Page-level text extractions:
####################

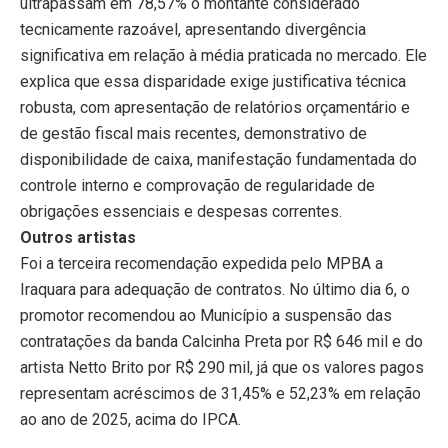
ultrapassam em 78,57% o montante considerado
tecnicamente razoável, apresentando divergência
significativa em relação à média praticada no mercado. Ele
explica que essa disparidade exige justificativa técnica
robusta, com apresentação de relatórios orçamentário e
de gestão fiscal mais recentes, demonstrativo de
disponibilidade de caixa, manifestação fundamentada do
controle interno e comprovação de regularidade de
obrigações essenciais e despesas correntes.
Outros artistas
Foi a terceira recomendação expedida pelo MPBA a
Iraquara para adequação de contratos. No último dia 6, o
promotor recomendou ao Município a suspensão das
contratações da banda Calcinha Preta por R$ 646 mil e do
artista Netto Brito por R$ 290 mil, já que os valores pagos
representam acréscimos de 31,45% e 52,23% em relação
ao ano de 2025, acima do IPCA.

####################

Exercise objective
The number of lines above containing the word "relação" is all that should be returned.

Exercise response
2